Lady Ada writes:
- -- Diffie-Hellman for key exchange - -- Triple DES for data encryption - -- RSA for digital signatures/identity verification
Rationale: Unlike encryption protocols designed for email, a phone system will need to exchange public keys bidirectonally at the beginning of every call, and the existance of an insecure two-directional link can be assumed. Diffie-Hellman is perfect for this application. The alternative, RSA, would require either generation of new keypairs at call time, which is very slow, or the
Diffie-Hellman can be quite slow as well, depending on the size of the exponents. It involves calculating x**y, twice, where x and y are about 512 to 1024 bits. Some variants have the exponent yl be smaller, around 140 bits, but if strong primes are used for the modulus the exponent will be large like this. And the Chinese Remainder Theorem speedup used by PGP when RSA signing would not be applicable here. So calculating a DH key exchange could take many times longer than an RSA signature by PGP. This takes about fifteen seconds on my old PC; doing a DH key exchange might take a minute.
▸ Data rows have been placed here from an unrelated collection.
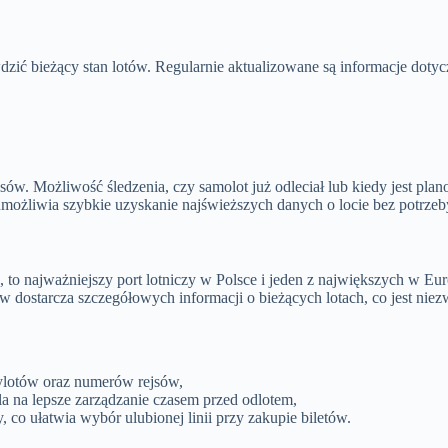
ić bieżący stan lotów. Regularnie aktualizowane są informacje dotycz
jsów. Możliwość śledzenia, czy samolot już odleciał lub kiedy jest pl
możliwia szybkie uzyskanie najświeższych danych o locie bez potrzeby
, to najważniejszy port lotniczy w Polsce i jeden z największych w 
 dostarcza szczegółowych informacji o bieżących lotach, co jest nie
ylotów oraz numerów rejsów,
a na lepsze zarządzanie czasem przed odlotem,
, co ułatwia wybór ulubionej linii przy zakupie biletów.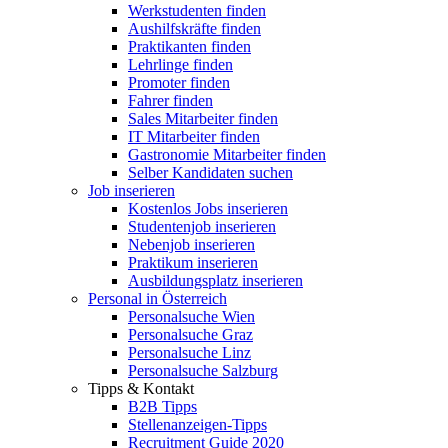
Werkstudenten finden
Aushilfskräfte finden
Praktikanten finden
Lehrlinge finden
Promoter finden
Fahrer finden
Sales Mitarbeiter finden
IT Mitarbeiter finden
Gastronomie Mitarbeiter finden
Selber Kandidaten suchen
Job inserieren
Kostenlos Jobs inserieren
Studentenjob inserieren
Nebenjob inserieren
Praktikum inserieren
Ausbildungsplatz inserieren
Personal in Österreich
Personalsuche Wien
Personalsuche Graz
Personalsuche Linz
Personalsuche Salzburg
Tipps & Kontakt
B2B Tipps
Stellenanzeigen-Tipps
Recruitment Guide 2020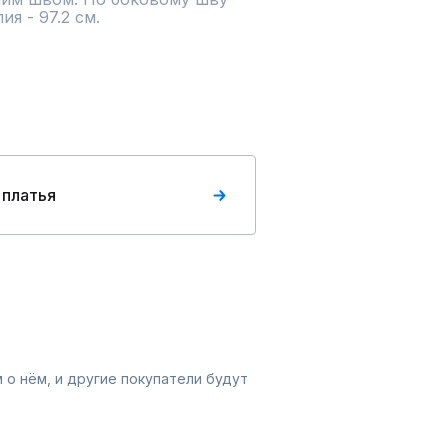
я - 97.2 см.
 платья
 о нём, и другие покупатели будут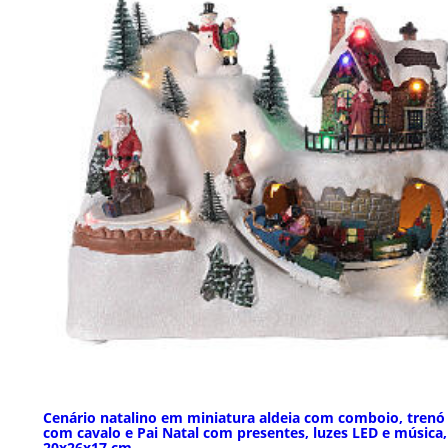
Cenário natalino em miniatura aldeia com comboio, trenó
com cavalo e Pai Natal com presentes, luzes LED e música,
20x26x17 cm.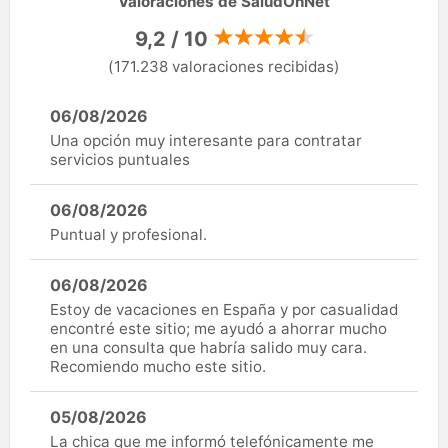
Valoraciones de SaludOnNet
9,2 / 10
(171.238 valoraciones recibidas)
06/08/2026
Una opción muy interesante para contratar
servicios puntuales
06/08/2026
Puntual y profesional.
06/08/2026
Estoy de vacaciones en España y por casualidad
encontré este sitio; me ayudó a ahorrar mucho
en una consulta que habría salido muy cara.
Recomiendo mucho este sitio.
05/08/2026
La chica que me informó telefónicamente me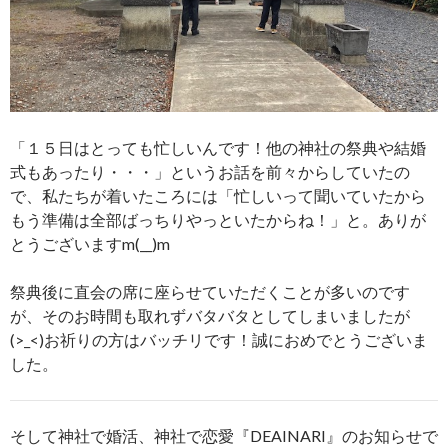
「１５日はとっても忙しいんです！他の神社の祭典や結婚
式もあったり・・・」というお話を前々からしていたの
で、私たちが着いたころには「忙しいって聞いていたから
もう準備は全部ばっちりやっといたからね！」と。ありが
とうございますm(__)m
祭典後に直会の席に座らせていただくことが多いのです
が、そのお時間も取れずバタバタとしてしまいましたが
(>_<)お祈りの方はバッチリです！誠におめでとうございま
した。
そして神社で婚活、神社で恋愛『DEAINARI』のお知らせで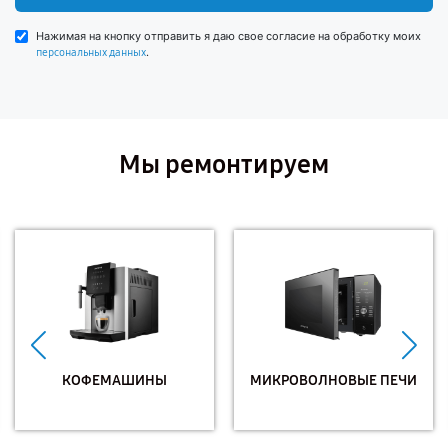
Нажимая на кнопку отправить я даю свое согласие на обработку моих
.
персональных данных
Мы ремонтируем
КОФЕМАШИНЫ
МИКРОВОЛНОВЫЕ ПЕЧИ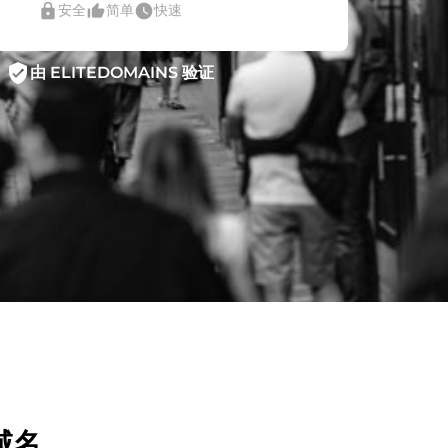
lock
thumb_up_alt
watch_later
安全
简单
快速
verified_user
由 ELITEDOMAINS 验证
域名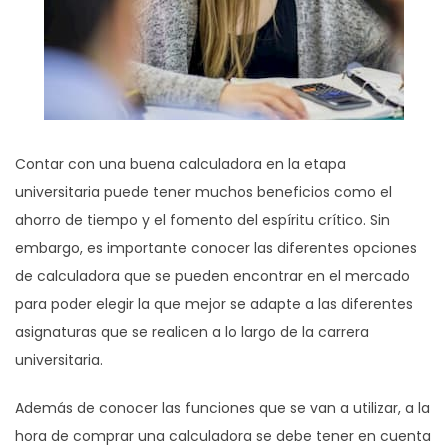
Contar con una buena calculadora en la etapa
universitaria puede tener muchos beneficios como el
ahorro de tiempo y el fomento del espíritu crítico. Sin
embargo, es importante conocer las diferentes opciones
de calculadora que se pueden encontrar en el mercado
para poder elegir la que mejor se adapte a las diferentes
asignaturas que se realicen a lo largo de la carrera
universitaria.
Además de conocer las funciones que se van a utilizar, a la
hora de comprar una calculadora se debe tener en cuenta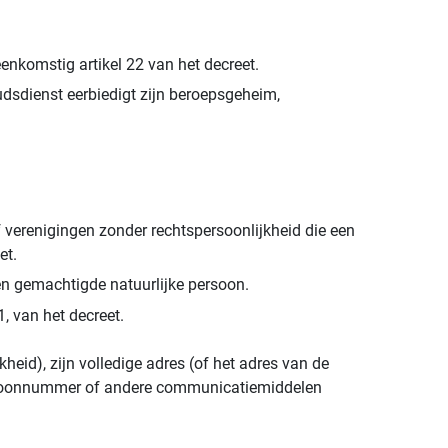
enkomstig artikel 22 van het decreet.
dsdienst eerbiedigt zijn beroepsgeheim,
of verenigingen zonder rechtspersoonlijkheid die een
et.
en gemachtigde natuurlijke persoon.
1, van het decreet.
eid), zijn volledige adres (of het adres van de
telefoonnummer of andere communicatiemiddelen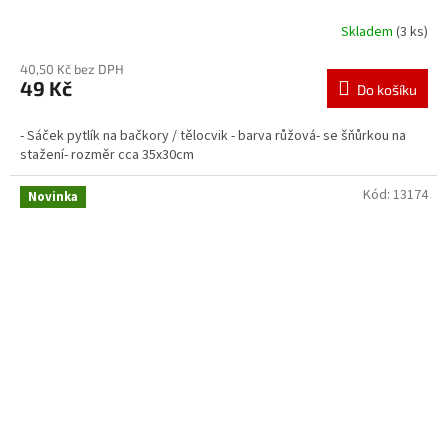
Skladem
(3 ks)
40,50 Kč bez DPH
49 Kč
Do košíku
- Sáček pytlík na bačkory / tělocvik - barva růžová- se šňůrkou na
stažení- rozměr cca 35x30cm
Kód:
13174
Novinka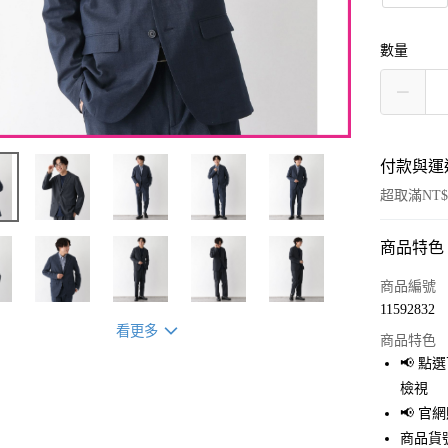
數量
付款與運
超取滿NT$
商品特色
付款方式
信用卡一
商品編號
11592832
超商取貨
看更多
商品特色
LINE Pay
📢 
檢視
Apple Pay
📢 
街口支付
商品貨號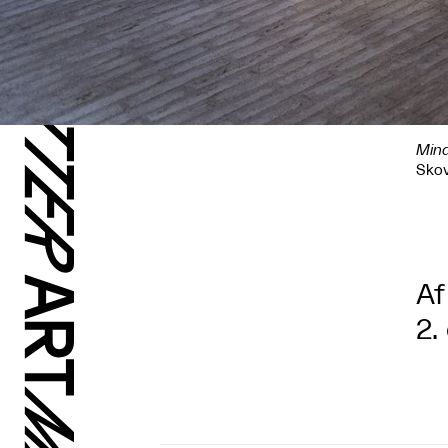
Mind
Sko
Af
2.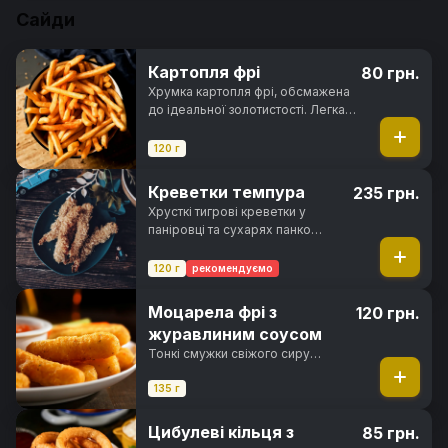
азійської кухні.
Сайди
Картопля фрі
80 грн.
Хрумка картопля фрі, обсмажена
до ідеальної золотистості. Легка,
ароматна та неймовірно смачна
120 г
Креветки темпура
235 грн.
Хрусткі тигрові креветки у
паніровці та сухарях панко
обсмажені у фритюрі до
золотистої скоринки
120 г
рекомендуємо
Моцарела фрі з
120 грн.
журавлиним соусом
Тонкі смужки свіжого сиру
моцарелла, обсмажені в сухарях
панко до хрусткої скоринки з
135 г
тягучою сирною начинкою
всередині
Цибулеві кільця з
85 грн.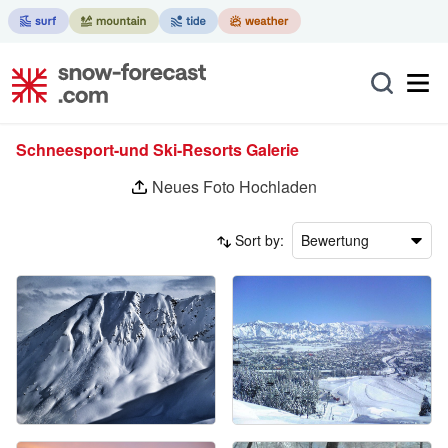
Schneesport-und Ski-Resorts Galerie
Neues Foto Hochladen
Sort by:
Bewertung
Each phone shall have a button (hard or soft) which can be pressed by the caller at any time. Pressing it will cause a new TDES key to be generated and exchanged. [Should it generate a new n and g for D-H, or just create a new x and demand a new Y?] Paranoid users can press this button every few seconds if they wish. (In my humble opinion, even a single-DES phone is quite secure if it has this feature.)
It might be possible to compute the DH in the background while the conversation is going on, but if the computer is also compressing, uncompressing, encrypting and decrypting at the same time, that's not going to be easy.